I have a universal single view app which has a UINavigationBar
toolbar
at the bottom, then the UIViewController
view
takes up the rest of the space.
I usually do everything programmatically, so for the longest time I've been calculating the UIViewController's
view
frame
manually in loadView
, taking into account all of the components that a device could have i.e. home indicator height on new iPhone device, opaque status bar on old devices.
However, with all the new devices I'm finding this way to be inefficient and have thought about switching to a storyboard or xib. I've never really worked with these so I don't understand how it works. For instance, if I create a storyboard with the ViewController's view taking the entire size of the usable area, will this translate for all devices? Will it resize correctly when there's rotation?
In general I'm kind of wondering, what is the most elegant / efficient way to create an app where the UIViewController's
view
takes up the entire usable area of the screen on all devices, including when the phone rotates?

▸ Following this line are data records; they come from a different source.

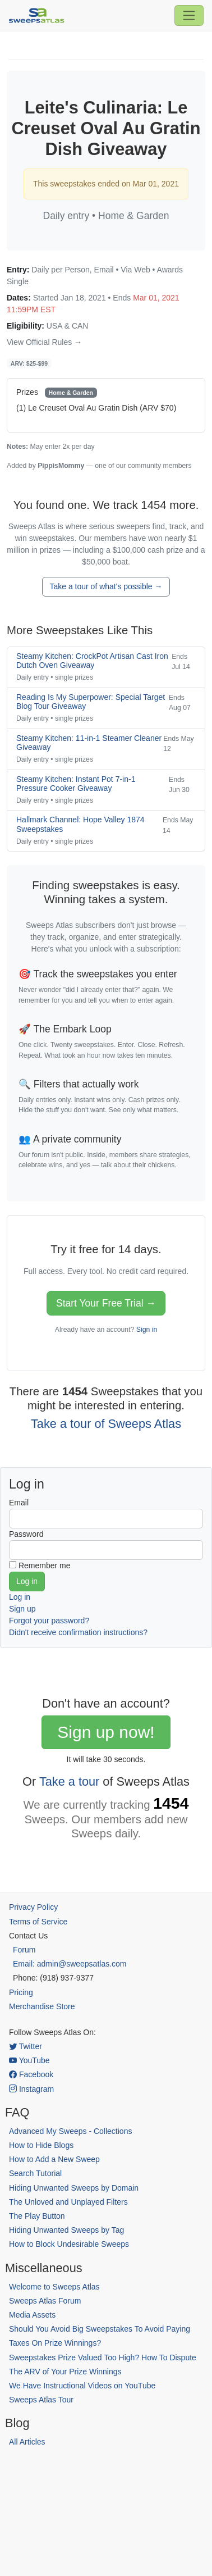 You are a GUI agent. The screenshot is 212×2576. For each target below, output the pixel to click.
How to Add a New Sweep (54, 2159)
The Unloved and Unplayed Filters (68, 2201)
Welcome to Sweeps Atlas (54, 2286)
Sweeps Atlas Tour (41, 2399)
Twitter (25, 2046)
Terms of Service (38, 1921)
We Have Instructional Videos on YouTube (82, 2385)
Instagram (31, 2089)
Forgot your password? (49, 1620)
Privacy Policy (33, 1907)
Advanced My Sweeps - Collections (70, 2131)
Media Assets (32, 2314)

I usually do everything programmatically, so for the longest time I've been calculating the UIViewController's view frame manually in
loadView
There was never any need to do that; you can just delete that code. The navigation controller itself will give its child view controller's view the correct frame!
All you have to do is provide the child view controller's views subviews with correct positioning. And that is something you should be doing just by giving them autolayout constraints, so that they will be correctly arranged no matter what size the view controller's view ends up being. You can do that in code or through a storyboard; it makes no difference.
In general I'm kind of wondering, what is the most elegant / efficient way to create an app where the UIViewController's view takes up the entire usable area of the screen on all devices, including when the phone rotates?
The elegant efficient way is: do nothing. That is what already happens, automatically, with no input from you.